* Dataset entries
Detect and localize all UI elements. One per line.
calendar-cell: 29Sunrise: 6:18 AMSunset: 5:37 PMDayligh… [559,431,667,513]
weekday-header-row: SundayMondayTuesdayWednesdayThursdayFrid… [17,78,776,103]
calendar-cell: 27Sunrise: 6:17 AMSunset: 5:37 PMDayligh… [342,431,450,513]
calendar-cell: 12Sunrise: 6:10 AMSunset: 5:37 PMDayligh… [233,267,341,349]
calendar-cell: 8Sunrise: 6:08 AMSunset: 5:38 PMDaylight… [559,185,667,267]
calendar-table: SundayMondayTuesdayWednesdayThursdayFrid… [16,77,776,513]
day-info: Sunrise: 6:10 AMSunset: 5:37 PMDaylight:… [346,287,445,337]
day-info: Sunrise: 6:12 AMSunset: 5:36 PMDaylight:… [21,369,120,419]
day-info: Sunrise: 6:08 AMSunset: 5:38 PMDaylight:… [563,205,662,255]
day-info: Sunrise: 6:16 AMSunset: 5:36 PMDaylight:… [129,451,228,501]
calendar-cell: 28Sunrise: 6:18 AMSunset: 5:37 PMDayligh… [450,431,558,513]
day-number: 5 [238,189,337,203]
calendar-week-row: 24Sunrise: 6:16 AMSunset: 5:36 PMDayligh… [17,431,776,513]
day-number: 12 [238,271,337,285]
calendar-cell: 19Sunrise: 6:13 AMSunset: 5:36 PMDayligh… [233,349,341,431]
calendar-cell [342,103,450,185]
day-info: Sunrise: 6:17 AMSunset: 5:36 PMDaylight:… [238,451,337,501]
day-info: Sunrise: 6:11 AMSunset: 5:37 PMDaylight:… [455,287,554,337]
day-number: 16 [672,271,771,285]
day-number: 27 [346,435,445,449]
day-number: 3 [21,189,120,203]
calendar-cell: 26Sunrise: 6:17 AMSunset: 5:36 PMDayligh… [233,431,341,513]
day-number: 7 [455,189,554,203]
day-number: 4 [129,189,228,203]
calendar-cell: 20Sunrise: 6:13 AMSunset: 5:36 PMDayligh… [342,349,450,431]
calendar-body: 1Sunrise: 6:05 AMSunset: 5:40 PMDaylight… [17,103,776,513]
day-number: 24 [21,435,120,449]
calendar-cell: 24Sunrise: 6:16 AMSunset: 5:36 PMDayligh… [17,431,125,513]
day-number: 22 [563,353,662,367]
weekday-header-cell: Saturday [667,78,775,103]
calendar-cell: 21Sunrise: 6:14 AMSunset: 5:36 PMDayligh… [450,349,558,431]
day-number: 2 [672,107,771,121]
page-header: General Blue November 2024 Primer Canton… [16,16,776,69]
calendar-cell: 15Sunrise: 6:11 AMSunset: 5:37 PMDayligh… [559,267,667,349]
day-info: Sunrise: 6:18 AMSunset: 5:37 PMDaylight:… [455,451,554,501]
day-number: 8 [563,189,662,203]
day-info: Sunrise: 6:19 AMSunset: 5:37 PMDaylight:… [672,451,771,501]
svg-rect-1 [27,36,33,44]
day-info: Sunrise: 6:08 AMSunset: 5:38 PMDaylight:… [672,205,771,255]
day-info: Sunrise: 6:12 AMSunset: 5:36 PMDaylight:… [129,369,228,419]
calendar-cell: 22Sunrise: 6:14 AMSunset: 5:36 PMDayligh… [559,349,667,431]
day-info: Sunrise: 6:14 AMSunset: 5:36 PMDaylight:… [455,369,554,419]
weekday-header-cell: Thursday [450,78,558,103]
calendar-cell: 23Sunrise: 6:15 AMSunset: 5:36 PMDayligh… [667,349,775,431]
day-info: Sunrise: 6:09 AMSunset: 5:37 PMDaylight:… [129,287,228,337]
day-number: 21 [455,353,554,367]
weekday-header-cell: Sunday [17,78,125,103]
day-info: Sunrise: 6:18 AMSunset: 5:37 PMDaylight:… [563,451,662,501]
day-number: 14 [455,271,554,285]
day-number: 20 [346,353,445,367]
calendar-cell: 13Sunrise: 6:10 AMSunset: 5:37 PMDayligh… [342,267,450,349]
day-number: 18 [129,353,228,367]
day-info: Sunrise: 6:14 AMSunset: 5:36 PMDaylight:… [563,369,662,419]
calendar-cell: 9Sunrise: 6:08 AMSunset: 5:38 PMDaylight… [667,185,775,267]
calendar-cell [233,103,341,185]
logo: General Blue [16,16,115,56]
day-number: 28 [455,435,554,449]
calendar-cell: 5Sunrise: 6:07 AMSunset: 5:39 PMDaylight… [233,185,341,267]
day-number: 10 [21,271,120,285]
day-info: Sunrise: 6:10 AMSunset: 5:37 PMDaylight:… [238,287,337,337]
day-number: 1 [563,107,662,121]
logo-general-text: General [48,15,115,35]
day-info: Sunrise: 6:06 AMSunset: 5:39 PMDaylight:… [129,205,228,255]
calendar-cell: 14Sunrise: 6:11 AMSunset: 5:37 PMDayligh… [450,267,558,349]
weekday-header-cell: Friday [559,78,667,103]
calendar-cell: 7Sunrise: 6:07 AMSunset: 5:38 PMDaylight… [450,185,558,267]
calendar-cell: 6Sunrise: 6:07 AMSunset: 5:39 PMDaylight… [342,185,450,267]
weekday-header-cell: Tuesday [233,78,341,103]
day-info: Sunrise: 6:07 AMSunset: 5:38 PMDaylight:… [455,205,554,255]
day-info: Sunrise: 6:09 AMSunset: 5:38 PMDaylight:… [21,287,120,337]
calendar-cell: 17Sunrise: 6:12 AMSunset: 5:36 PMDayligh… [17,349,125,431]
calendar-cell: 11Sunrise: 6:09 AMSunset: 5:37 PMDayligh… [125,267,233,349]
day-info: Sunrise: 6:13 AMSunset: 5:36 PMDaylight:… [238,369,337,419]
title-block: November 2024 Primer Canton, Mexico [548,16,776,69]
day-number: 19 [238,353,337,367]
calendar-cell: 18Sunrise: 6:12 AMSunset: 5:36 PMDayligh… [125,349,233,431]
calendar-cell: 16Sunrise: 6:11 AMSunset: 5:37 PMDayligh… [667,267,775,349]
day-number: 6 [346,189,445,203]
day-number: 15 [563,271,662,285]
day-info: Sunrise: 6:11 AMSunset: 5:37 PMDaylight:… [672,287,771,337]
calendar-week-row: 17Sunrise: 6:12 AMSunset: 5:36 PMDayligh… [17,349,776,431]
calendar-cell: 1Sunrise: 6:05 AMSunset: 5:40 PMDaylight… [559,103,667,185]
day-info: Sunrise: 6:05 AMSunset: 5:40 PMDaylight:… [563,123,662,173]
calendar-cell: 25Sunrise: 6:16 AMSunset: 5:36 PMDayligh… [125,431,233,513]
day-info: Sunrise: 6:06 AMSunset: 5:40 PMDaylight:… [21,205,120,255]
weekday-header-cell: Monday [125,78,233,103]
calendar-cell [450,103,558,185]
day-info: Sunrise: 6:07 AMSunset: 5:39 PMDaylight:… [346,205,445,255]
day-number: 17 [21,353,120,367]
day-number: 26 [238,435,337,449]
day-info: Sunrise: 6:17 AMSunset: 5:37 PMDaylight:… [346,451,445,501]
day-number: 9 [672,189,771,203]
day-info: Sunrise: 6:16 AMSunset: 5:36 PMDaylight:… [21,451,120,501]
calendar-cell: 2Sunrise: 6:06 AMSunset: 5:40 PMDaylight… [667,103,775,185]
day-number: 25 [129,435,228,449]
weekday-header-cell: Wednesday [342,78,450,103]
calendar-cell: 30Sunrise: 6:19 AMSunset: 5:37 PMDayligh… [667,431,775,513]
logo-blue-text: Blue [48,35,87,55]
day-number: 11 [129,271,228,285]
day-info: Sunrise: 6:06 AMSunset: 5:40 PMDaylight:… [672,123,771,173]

* Task to complete
A faithful copy of every record is required; output it in full.

* Solved exercise
Detect and localize all UI elements. One per line.
calendar-cell: 29Sunrise: 6:18 AMSunset: 5:37 PMDayligh… [559,431,667,513]
weekday-header-row: SundayMondayTuesdayWednesdayThursdayFrid… [17,78,776,103]
calendar-cell: 27Sunrise: 6:17 AMSunset: 5:37 PMDayligh… [342,431,450,513]
calendar-cell: 12Sunrise: 6:10 AMSunset: 5:37 PMDayligh… [233,267,341,349]
calendar-cell: 8Sunrise: 6:08 AMSunset: 5:38 PMDaylight… [559,185,667,267]
calendar-table: SundayMondayTuesdayWednesdayThursdayFrid… [16,77,776,513]
day-info: Sunrise: 6:10 AMSunset: 5:37 PMDaylight:… [346,287,445,337]
day-info: Sunrise: 6:12 AMSunset: 5:36 PMDaylight:… [21,369,120,419]
day-info: Sunrise: 6:08 AMSunset: 5:38 PMDaylight:… [563,205,662,255]
day-info: Sunrise: 6:16 AMSunset: 5:36 PMDaylight:… [129,451,228,501]
calendar-cell: 28Sunrise: 6:18 AMSunset: 5:37 PMDayligh… [450,431,558,513]
day-number: 5 [238,189,337,203]
calendar-week-row: 24Sunrise: 6:16 AMSunset: 5:36 PMDayligh… [17,431,776,513]
day-number: 12 [238,271,337,285]
calendar-cell: 19Sunrise: 6:13 AMSunset: 5:36 PMDayligh… [233,349,341,431]
calendar-cell [342,103,450,185]
day-info: Sunrise: 6:17 AMSunset: 5:36 PMDaylight:… [238,451,337,501]
day-info: Sunrise: 6:11 AMSunset: 5:37 PMDaylight:… [455,287,554,337]
day-number: 16 [672,271,771,285]
day-number: 27 [346,435,445,449]
day-number: 3 [21,189,120,203]
calendar-cell: 26Sunrise: 6:17 AMSunset: 5:36 PMDayligh… [233,431,341,513]
day-number: 7 [455,189,554,203]
day-number: 4 [129,189,228,203]
calendar-cell: 20Sunrise: 6:13 AMSunset: 5:36 PMDayligh… [342,349,450,431]
calendar-body: 1Sunrise: 6:05 AMSunset: 5:40 PMDaylight… [17,103,776,513]
day-number: 24 [21,435,120,449]
calendar-cell: 24Sunrise: 6:16 AMSunset: 5:36 PMDayligh… [17,431,125,513]
day-number: 22 [563,353,662,367]
weekday-header-cell: Saturday [667,78,775,103]
calendar-cell: 21Sunrise: 6:14 AMSunset: 5:36 PMDayligh… [450,349,558,431]
day-number: 2 [672,107,771,121]
page-header: General Blue November 2024 Primer Canton… [16,16,776,69]
calendar-cell: 15Sunrise: 6:11 AMSunset: 5:37 PMDayligh… [559,267,667,349]
day-info: Sunrise: 6:18 AMSunset: 5:37 PMDaylight:… [455,451,554,501]
day-number: 8 [563,189,662,203]
day-info: Sunrise: 6:19 AMSunset: 5:37 PMDaylight:… [672,451,771,501]
svg-rect-1 [27,36,33,44]
day-info: Sunrise: 6:08 AMSunset: 5:38 PMDaylight:… [672,205,771,255]
day-info: Sunrise: 6:12 AMSunset: 5:36 PMDaylight:… [129,369,228,419]
calendar-cell: 22Sunrise: 6:14 AMSunset: 5:36 PMDayligh… [559,349,667,431]
day-info: Sunrise: 6:14 AMSunset: 5:36 PMDaylight:… [455,369,554,419]
weekday-header-cell: Thursday [450,78,558,103]
calendar-cell: 23Sunrise: 6:15 AMSunset: 5:36 PMDayligh… [667,349,775,431]
day-info: Sunrise: 6:09 AMSunset: 5:37 PMDaylight:… [129,287,228,337]
day-number: 21 [455,353,554,367]
weekday-header-cell: Sunday [17,78,125,103]
day-info: Sunrise: 6:18 AMSunset: 5:37 PMDaylight:… [563,451,662,501]
day-number: 14 [455,271,554,285]
day-number: 20 [346,353,445,367]
calendar-cell: 13Sunrise: 6:10 AMSunset: 5:37 PMDayligh… [342,267,450,349]
day-number: 18 [129,353,228,367]
day-info: Sunrise: 6:14 AMSunset: 5:36 PMDaylight:… [563,369,662,419]
calendar-cell: 9Sunrise: 6:08 AMSunset: 5:38 PMDaylight… [667,185,775,267]
calendar-cell [233,103,341,185]
logo: General Blue [16,16,115,56]
day-number: 28 [455,435,554,449]
calendar-cell: 5Sunrise: 6:07 AMSunset: 5:39 PMDaylight… [233,185,341,267]
day-number: 10 [21,271,120,285]
day-info: Sunrise: 6:10 AMSunset: 5:37 PMDaylight:… [238,287,337,337]
day-number: 1 [563,107,662,121]
logo-general-text: General [48,15,115,35]
day-info: Sunrise: 6:06 AMSunset: 5:39 PMDaylight:… [129,205,228,255]
calendar-cell: 14Sunrise: 6:11 AMSunset: 5:37 PMDayligh… [450,267,558,349]
weekday-header-cell: Friday [559,78,667,103]
calendar-cell: 7Sunrise: 6:07 AMSunset: 5:38 PMDaylight… [450,185,558,267]
calendar-cell: 6Sunrise: 6:07 AMSunset: 5:39 PMDaylight… [342,185,450,267]
weekday-header-cell: Tuesday [233,78,341,103]
day-info: Sunrise: 6:07 AMSunset: 5:38 PMDaylight:… [455,205,554,255]
day-info: Sunrise: 6:09 AMSunset: 5:38 PMDaylight:… [21,287,120,337]
calendar-cell: 17Sunrise: 6:12 AMSunset: 5:36 PMDayligh… [17,349,125,431]
calendar-cell: 11Sunrise: 6:09 AMSunset: 5:37 PMDayligh… [125,267,233,349]
day-info: Sunrise: 6:13 AMSunset: 5:36 PMDaylight:… [238,369,337,419]
title-block: November 2024 Primer Canton, Mexico [548,16,776,69]
day-number: 19 [238,353,337,367]
calendar-cell: 18Sunrise: 6:12 AMSunset: 5:36 PMDayligh… [125,349,233,431]
calendar-cell: 16Sunrise: 6:11 AMSunset: 5:37 PMDayligh… [667,267,775,349]
day-number: 6 [346,189,445,203]
day-number: 15 [563,271,662,285]
day-info: Sunrise: 6:11 AMSunset: 5:37 PMDaylight:… [672,287,771,337]
calendar-week-row: 17Sunrise: 6:12 AMSunset: 5:36 PMDayligh… [17,349,776,431]
calendar-cell: 1Sunrise: 6:05 AMSunset: 5:40 PMDaylight… [559,103,667,185]
day-info: Sunrise: 6:05 AMSunset: 5:40 PMDaylight:… [563,123,662,173]
calendar-cell: 25Sunrise: 6:16 AMSunset: 5:36 PMDayligh… [125,431,233,513]
day-info: Sunrise: 6:06 AMSunset: 5:40 PMDaylight:… [21,205,120,255]
weekday-header-cell: Monday [125,78,233,103]
calendar-cell [450,103,558,185]
day-info: Sunrise: 6:07 AMSunset: 5:39 PMDaylight:… [346,205,445,255]
day-number: 17 [21,353,120,367]
day-number: 26 [238,435,337,449]
day-info: Sunrise: 6:17 AMSunset: 5:37 PMDaylight:… [346,451,445,501]
day-number: 9 [672,189,771,203]
day-info: Sunrise: 6:16 AMSunset: 5:36 PMDaylight:… [21,451,120,501]
calendar-cell: 2Sunrise: 6:06 AMSunset: 5:40 PMDaylight… [667,103,775,185]
day-number: 25 [129,435,228,449]
weekday-header-cell: Wednesday [342,78,450,103]
calendar-cell: 30Sunrise: 6:19 AMSunset: 5:37 PMDayligh… [667,431,775,513]
logo-blue-text: Blue [48,35,87,55]
day-number: 11 [129,271,228,285]
day-info: Sunrise: 6:06 AMSunset: 5:40 PMDaylight:… [672,123,771,173]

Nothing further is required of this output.